It is part of the data invariant (Section 3.1) that the numerical value of the contents variable should really be the number of valid entries in the table.

In my implementation, the long hash code is saved in a third array,

int[] code = new int [capacity]

for use when rebuilding the table; this avoids calling hashCode () again.

I use "special" values in code[] to indicate EMPTY and DELETED positions. This means that the return value of each call to the hashCode() method must be tested, and replaced with an OTHER value if it happens to be equal to one of these.

Another approach is to use two boolean[] arrays, or better two BitSets (see the JAVA library), to record whether an entry is EMPTY, EMPTY|DELETED or valid. (Examination of the tests that actually need to be done in the code shows that this is better than storing DELETED instead.)

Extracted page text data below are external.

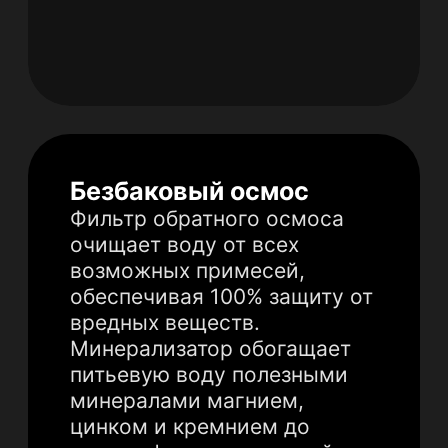
Инфракрасная сауна:
целительная сила
чистого пара
Кристальная чистота и
безопасность.
Многоступенчатая
фильтрация удаляет из
воды хлор, органические
примеси и механические
частицы. Вы дышите
чистым, целебным паром
без посторонних запахов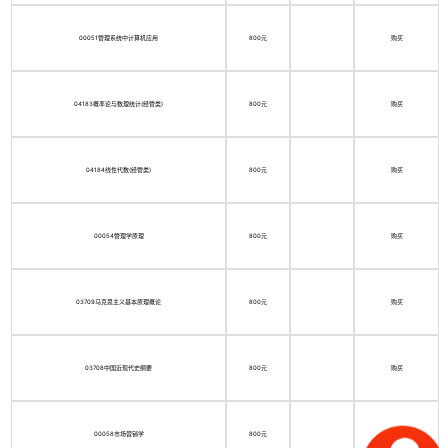
00051管理系统中计算机应用
800元
购买
04183概率论与数理统计(经管类)
800元
购买
04184线性代数(经管类)
800元
购买
00054管理学原理
800元
购买
03709马克思主义基本原理概论
800元
购买
03708中国近现代史纲要
800元
购买
00058市场营销学
800元
购买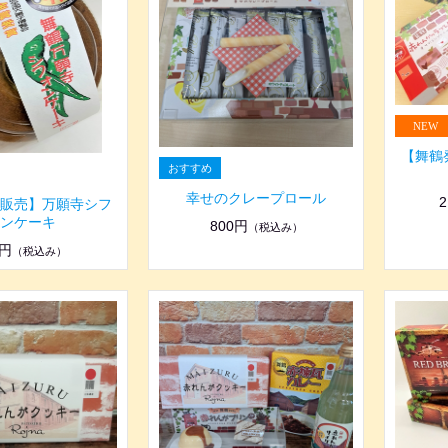
【舞鶴
幸せのクレープロール
2
販売】万願寺シフ
ンケーキ
800円
（税込み）
0円
（税込み）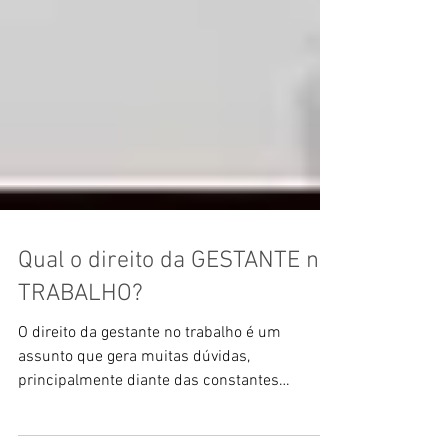
Qual o direito da GESTANTE no
TRABALHO?
O direito da gestante no trabalho é um
assunto que gera muitas dúvidas,
principalmente diante das constantes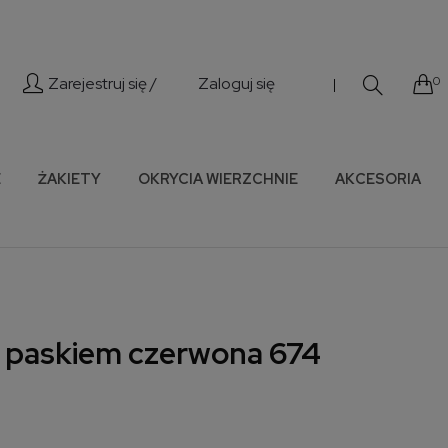
Zarejestruj się /
Zaloguj się
0
|
E
ŻAKIETY
OKRYCIA WIERZCHNIE
AKCESORIA
z paskiem czerwona 674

2.2 The hash coding function

Despite extensive attempts to design better ones, experience has shown that it is not important how the hash function is calculated. In any case, in any single application (for example compiling a particular program written by a particular person) there are regularities in the distribution of names that would compromise any "rationally" designed hash function.

The rule is simply that all of the bits in the key must be used.

From the design of spelling checkers, it is known that the erroneous form of a word almost always differs from the intended one by a single change of one of four kinds: insertion, deletion or alteration of a single letter, or transposition of two letters.

Applying a similar idea to the design of a hash function, we must ensure that each letter contributes to the value. For example, item1 and item2 must get different values, This might be done, for example, by adding up their ASCII or Unicode values.

However, the sum of the values (or any other associative commutative operation, such as bitwise OR) fails the transposition requirement. For example, in Main.java there are variables called login_to_human and human_to_login, which contain the same letters in different orders. A common solution to this problem is to multiply each ASCII code by its position; this trick is used, for example, to calculate check digits in ISBNs, bank account numbers, etc..

In fact the JAVA String class (along with many others in the JAVA library, in particular Integer, Float, etc..) already has a hashCode() method. You should use this instead of writing your own, although when you have your hash table working you may like to experiment with alternative hash functions.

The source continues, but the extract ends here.